The application also uses bank linking technology to streamline administration, while improving reliability in knowing where clients’ money comes from, said the company. It’s an important step for the startup which is seeking to massively speed up the way that property transactions take place and improve the security of doing so at the same time.
However, when it comes to moving such large sums of money around ID checks and secure transfers are vital. It’s in this part of the platform that the new capability will be utilised.
How it works:
A lawyer is able to access this capability through Thirdfort’s website and send the client (who is buying/selling a property) a text message with a link to download the Thirdfort mobile App.
The App guides the client through a simple three-minute journey where:
- they take a picture of their identity document,
- they record a short video speaking into their smartphone camera,
- and then the client can choose to link their bank within Thirdfort’s secure environment.
Over 50% of users of the App are opting-in do to this and avoid the alternative of providing 6–12 months of physical banks statements and filling out a source of funds questionnaire to satisfy their lawyer, said the company.
The system gives lawyers visibility over the largest relevant payments in and out of their accounts, which in most cases is sufficient for lawyers to satisfy themselves as to where a clients’ money comes from, they added.
Since launch, seven law firms have gone live on the platform, with many clients opting in to linking multiple bank accounts, Thirdfort said.
As well as its Source of Funds product, Thirdfort also offers lawyers instant access to new ID and document verification technology, which they claim is ‘significantly more reliable at spotting fake documents and determining whether the person is who they say they are’.

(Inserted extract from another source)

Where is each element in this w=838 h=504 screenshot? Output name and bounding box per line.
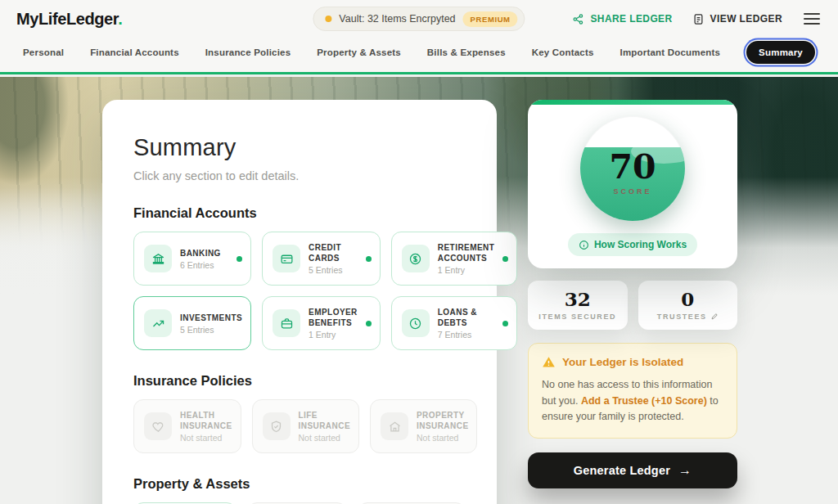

Thirdfort was also a member of Mishcon de Reya’s MDR LAB legal tech programme and the firm has also invested in the startup company.
So….the inevitable question: is this a big deal? In the UK it probably is. Buying and selling property in what is one of the most important real estate markets in the world is, to put it politely, ‘archaic’, slow, and prone to fraud because of its siloed and cumbersome practices.
If Thirdfort can do anything to change this, it will be a major step. And if they can get their approach nationally accepted it could potentially be huge, given the vast size of the property market. For now the focus is on England & Wales, as property methodology varies radically from country to country. But, perhaps if this takes off here it could also be adapted to other countries where their approach also makes sense.